BASIC speed

+TheBF · February 21, 2017

I have never written a BASIC compiler or even an interpreter but I can understand how it would have lots of overhead to make it safe in the way that BASIC is designed to be. I still have grudges with TI over how they implemented the TI-BASIC and XB languages in GPL. Soooo slow. I spent so many hours in the '80s trying to make it go faster.

I found this video on youtube demonstrating the speed-up you get using a compiler for XB and it would have made me happy many years ago.

I am in the middle of writing a version of CAMEL Forth for the TI-99 and I wondered how it would compare on this simple test.

Here is the video I made using version .5 of the system.

I shows a bit more of what this ancient platform could have done if the engineers would have been free to make it properly.

Camel Forth V.5 Demo.mov

Opry99er · February 21, 2017

That is a video I made to showcase seniorfalcon's compiler several years ago.

It is a brilliant utility, and allows for super fast games to be produced in XB.

I look forward to your Forth implementation!!

+Lee Stewart · February 21, 2017

FYI, translated to fbForth 2.0, the first takes 5.5 seconds and the second ~0.4 second.

...lee

+TheBF · February 21, 2017

Cool. I am new here but I thought you might be on this site.

I used to love XB. I thought is was just great until I wrote something one day and showed my sister in law.

She said "Why is it so slow?" She was comparing it to the Commodore 64. I was P.O. ed. :-)

Nice to make your acquaintance. I was looking for stuff on youtube when I found your video.

Made me curious about how my code compared... of course.

It's got me thinking about putting a BASIC wrapper on top of Forth to make something more

palatable for people. It's been done in the past on other machines and it should go pretty fast.

So much code, so little time.

BF

+TheBF · February 21, 2017

FYI, translated to fbForth 2.0, the first takes 5.5 seconds and the second ~0.4 second.

...lee

Hi Lee,

That's interesting. Is FBForth based on TI-Forth? If so then I believe the difference is mostly in the EMIT implementation.

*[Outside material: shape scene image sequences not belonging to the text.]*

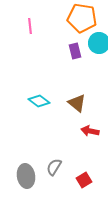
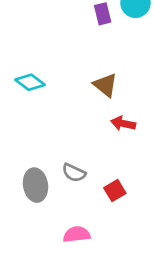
cyan diamond: (39, 101) -> (30, 82), moved
gray semicircle: (54, 167) -> (74, 173), turned -96

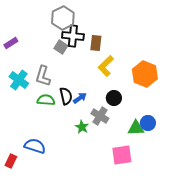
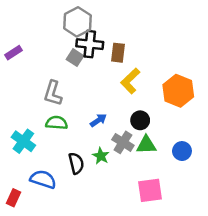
cyan cross: (19, 80) -> (23, 141), moved
black semicircle: (66, 96) -> (76, 163), moved
green triangle: (136, 128) -> (146, 145), moved

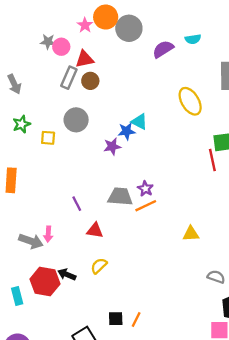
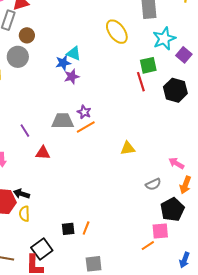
brown circle: (90, 81) -> (27, 35), moved
purple star: (112, 146) -> (72, 77), moved
yellow semicircle: (99, 266) -> (24, 214), moved, turned -42
gray semicircle: (216, 277) -> (153, 184), turned 140

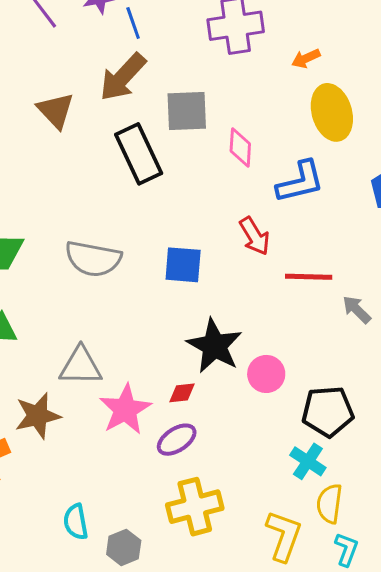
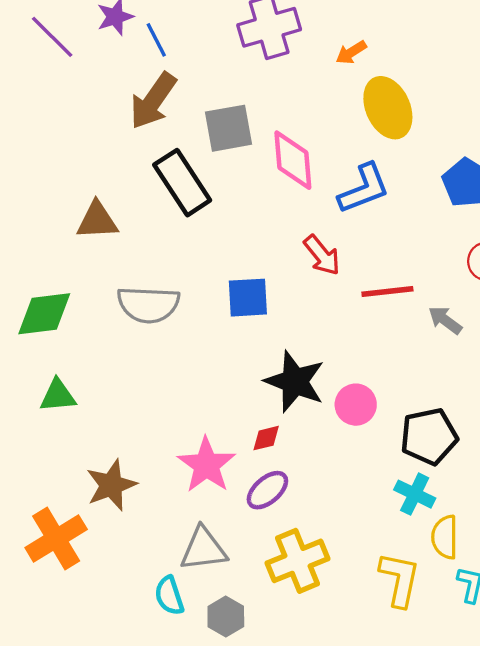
brown triangle: (56, 110) -> (97, 221), moved, turned -42
pink diamond: (240, 147) -> (293, 160), size x1.4
gray triangle: (81, 366) -> (203, 549), moved

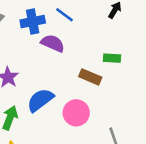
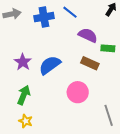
purple semicircle: (53, 43) -> (88, 35), moved
blue semicircle: (40, 100) -> (50, 65), moved

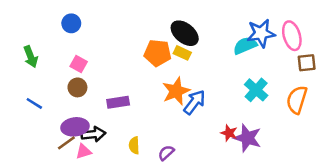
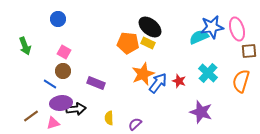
purple rectangle: (118, 102) -> (96, 83), turned 30
blue line: (34, 103) -> (50, 84), moved
red star: (229, 133) -> (179, 81), moved
brown line: (66, 143) -> (31, 116), moved
pink triangle: (84, 152) -> (53, 123), moved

If I recall TI EMIT called the system for some stuff and also provided a proper control key interpreter as well.

My version of EMIT is very sparse. I tried something weird to try and avoid multiplication in calculating the cursor position.

I keep track of the ROW as the VDP address and the column as an offset.

That way I only have to add them together in the word VPOS below so it's pretty quick.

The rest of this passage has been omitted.